Well, you should probably change that.

The transformation chain typically looks like:

projection * view * model

where the view transformation is the inverse of the camera transformation (i.e. the transformation you would use if the camera was an object).

Historically, the way that the view transformation was handled was to concatenate inverse transformations in the reverse order:

(A.B)-1 = B-1.A-1.

So if the camera was at <x,y,z> with a heading of h and an elevation of e, you’d use something like:

```
glMatrixMode(GL_MODELVIEW);
glLoadIdentity();
glRotatef(-e,1,0,0);
glRotatef(-h,0,0,1);
glTranslatef(-x,-y,-z);
```

But I’d suggest that you’re better off simply constructing a camera transformation using GLM, inverting it, then (assuming that you’re using the fixed-function pipeline) using glLoadMatrix() to initialise the model-view matrix to the inverse of the camera transformation.

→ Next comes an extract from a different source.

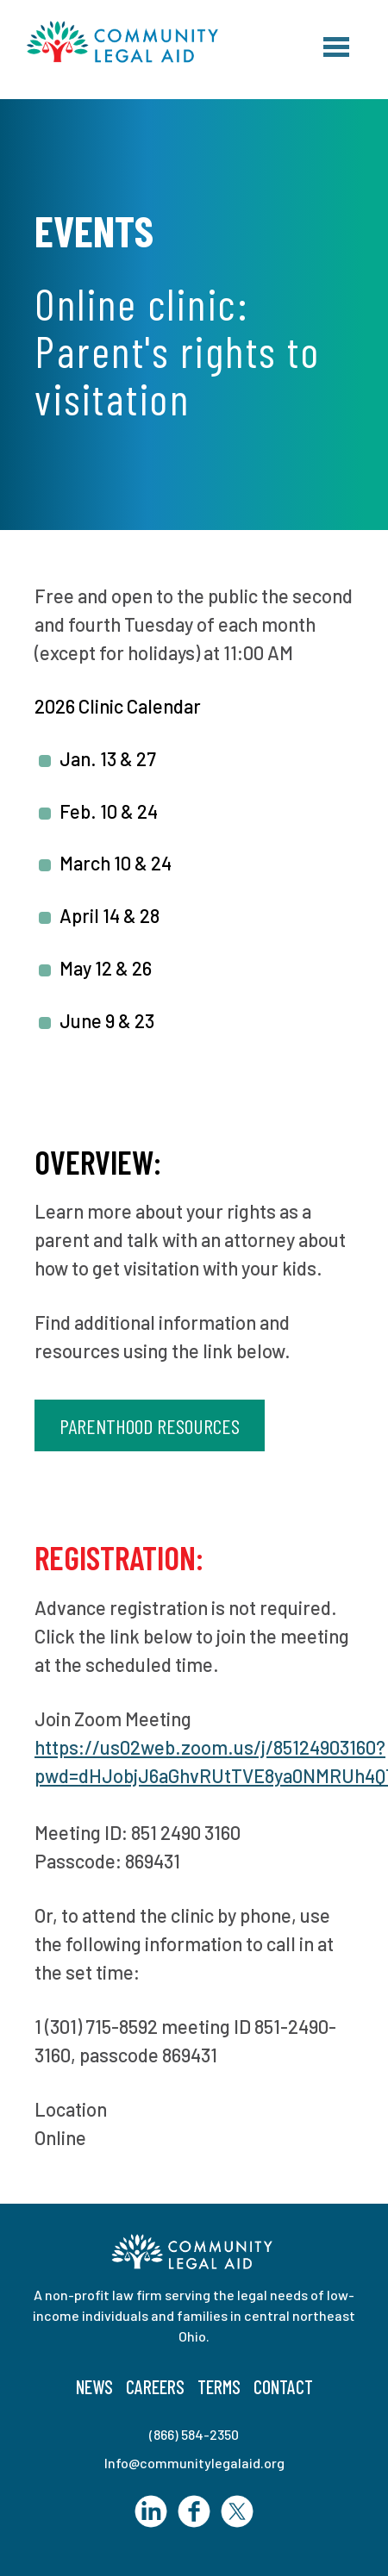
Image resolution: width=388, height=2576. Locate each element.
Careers (155, 2386)
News (94, 2386)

If you have an actual (non-inverted) camera transformation, then the camera’s world-space position is simply the result of transforming the vector [0,0,0,1] by the camera transformation (i.e. the right-hand column of the matrix).

If you’re desperate to avoid the use of GLM (or any other matrix code), you can use gluUnProject() with the projection matrix set to any symmetric orthographic projection (e.g. an identity matrix) to un-project a point at the centre of the viewport and with a Z coordinate of 0. IOW, un-project the eye position.